# [Information shown]
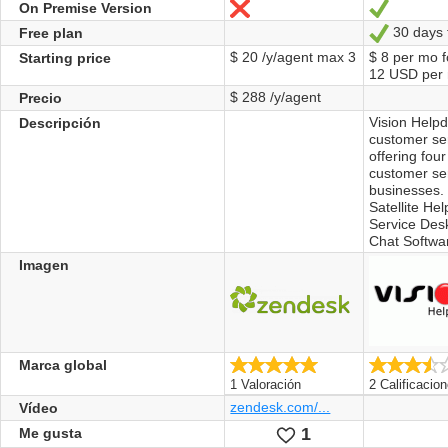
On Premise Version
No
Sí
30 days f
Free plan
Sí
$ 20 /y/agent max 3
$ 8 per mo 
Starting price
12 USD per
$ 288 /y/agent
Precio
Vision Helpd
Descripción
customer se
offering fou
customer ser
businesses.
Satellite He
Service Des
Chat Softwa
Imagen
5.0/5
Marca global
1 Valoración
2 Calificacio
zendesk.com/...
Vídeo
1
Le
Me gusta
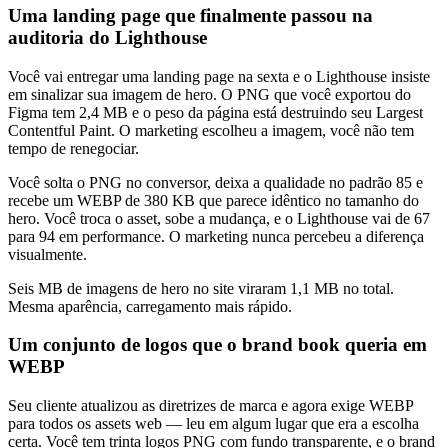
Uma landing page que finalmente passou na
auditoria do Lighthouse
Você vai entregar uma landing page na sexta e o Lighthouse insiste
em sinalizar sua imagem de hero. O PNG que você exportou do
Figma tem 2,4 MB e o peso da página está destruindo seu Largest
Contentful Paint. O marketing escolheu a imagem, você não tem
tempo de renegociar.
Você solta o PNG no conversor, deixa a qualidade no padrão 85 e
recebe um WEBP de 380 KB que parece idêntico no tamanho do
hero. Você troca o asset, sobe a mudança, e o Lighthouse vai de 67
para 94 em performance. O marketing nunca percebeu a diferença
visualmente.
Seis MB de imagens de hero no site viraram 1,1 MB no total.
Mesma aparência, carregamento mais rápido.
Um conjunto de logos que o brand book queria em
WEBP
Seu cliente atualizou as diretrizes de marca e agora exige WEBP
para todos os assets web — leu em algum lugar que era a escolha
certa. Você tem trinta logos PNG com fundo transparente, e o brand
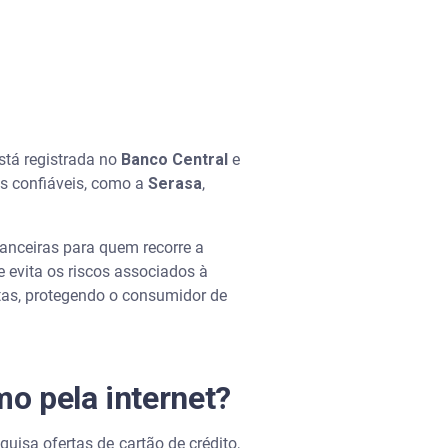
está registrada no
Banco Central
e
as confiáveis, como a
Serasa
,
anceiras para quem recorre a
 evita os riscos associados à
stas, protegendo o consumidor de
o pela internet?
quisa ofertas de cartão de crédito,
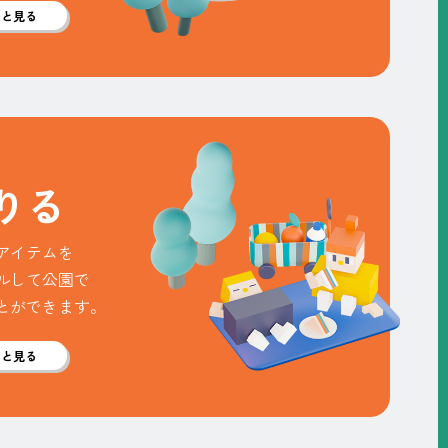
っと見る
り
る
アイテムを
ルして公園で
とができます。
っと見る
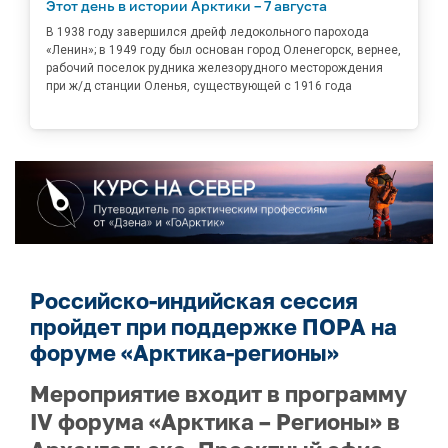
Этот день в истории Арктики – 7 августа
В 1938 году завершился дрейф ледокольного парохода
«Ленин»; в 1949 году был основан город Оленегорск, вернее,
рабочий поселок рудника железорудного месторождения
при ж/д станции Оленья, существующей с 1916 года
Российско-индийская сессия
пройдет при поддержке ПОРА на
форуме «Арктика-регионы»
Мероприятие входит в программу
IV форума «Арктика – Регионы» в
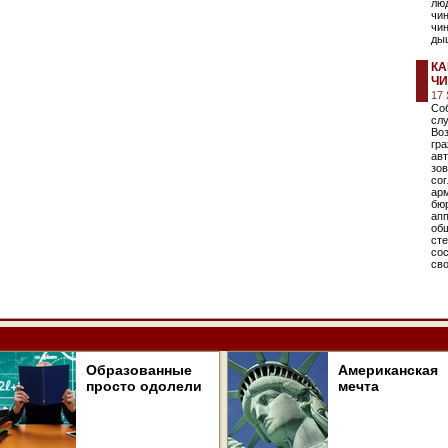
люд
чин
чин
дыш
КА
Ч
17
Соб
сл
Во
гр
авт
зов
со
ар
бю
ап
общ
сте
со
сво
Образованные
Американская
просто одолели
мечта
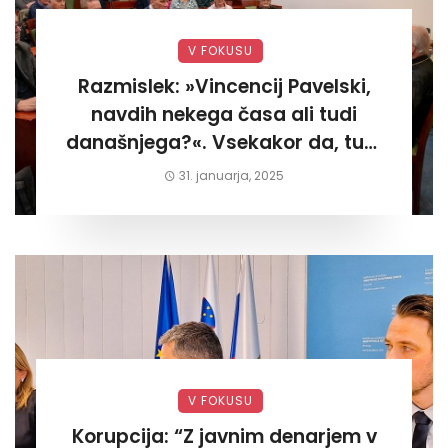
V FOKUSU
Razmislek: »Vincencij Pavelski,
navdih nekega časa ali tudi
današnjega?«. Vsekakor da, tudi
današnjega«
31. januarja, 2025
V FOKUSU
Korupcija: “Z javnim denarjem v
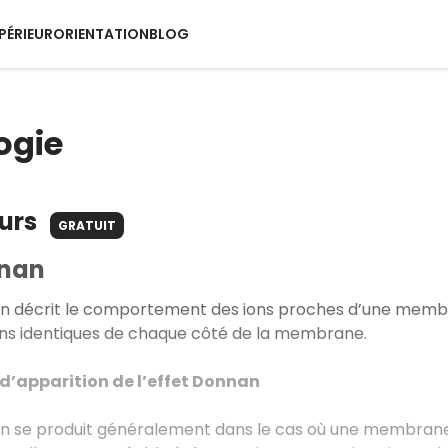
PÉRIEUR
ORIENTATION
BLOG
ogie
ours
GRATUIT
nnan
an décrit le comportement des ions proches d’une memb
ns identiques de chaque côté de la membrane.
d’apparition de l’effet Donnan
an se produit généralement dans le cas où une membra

* * *

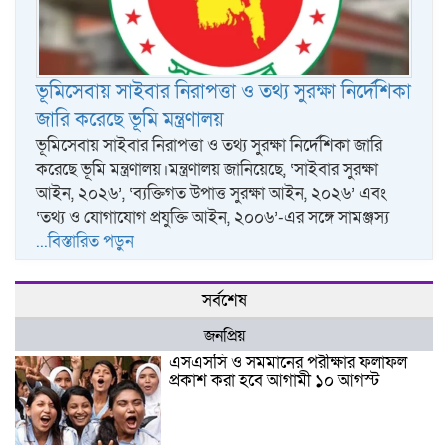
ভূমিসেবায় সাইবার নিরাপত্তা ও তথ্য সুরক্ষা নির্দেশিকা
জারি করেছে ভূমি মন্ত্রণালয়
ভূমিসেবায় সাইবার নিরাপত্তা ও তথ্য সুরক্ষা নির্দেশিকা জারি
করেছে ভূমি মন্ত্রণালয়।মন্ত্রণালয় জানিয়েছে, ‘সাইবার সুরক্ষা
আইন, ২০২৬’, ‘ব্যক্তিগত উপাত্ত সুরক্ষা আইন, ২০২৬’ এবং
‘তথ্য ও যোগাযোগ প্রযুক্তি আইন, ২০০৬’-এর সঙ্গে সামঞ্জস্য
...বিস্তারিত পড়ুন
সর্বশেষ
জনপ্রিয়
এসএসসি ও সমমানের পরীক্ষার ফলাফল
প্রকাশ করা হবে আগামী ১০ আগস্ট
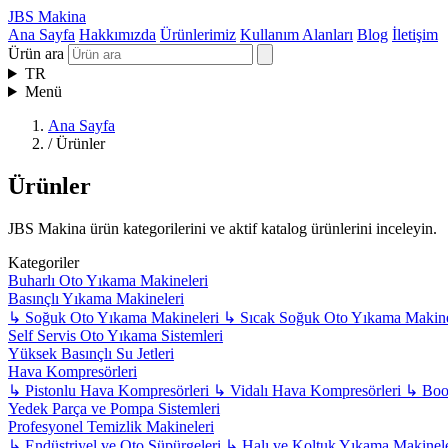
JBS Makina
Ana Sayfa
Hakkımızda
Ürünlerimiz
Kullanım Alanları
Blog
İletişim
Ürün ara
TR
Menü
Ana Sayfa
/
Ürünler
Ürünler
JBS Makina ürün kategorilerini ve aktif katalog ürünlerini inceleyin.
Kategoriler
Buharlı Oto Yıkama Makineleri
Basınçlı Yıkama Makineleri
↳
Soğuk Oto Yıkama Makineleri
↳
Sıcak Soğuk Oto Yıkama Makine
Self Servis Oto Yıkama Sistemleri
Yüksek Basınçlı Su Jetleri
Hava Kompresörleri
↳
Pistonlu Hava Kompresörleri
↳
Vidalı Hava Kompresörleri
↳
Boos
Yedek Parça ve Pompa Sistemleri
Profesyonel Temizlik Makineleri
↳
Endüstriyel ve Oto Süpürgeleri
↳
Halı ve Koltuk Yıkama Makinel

# [The task]
Copy out every line of the listing that contains the string "está".

# [Answer]
Figma tem 2,4 MB e o peso da página está destruindo seu Largest
está registrada no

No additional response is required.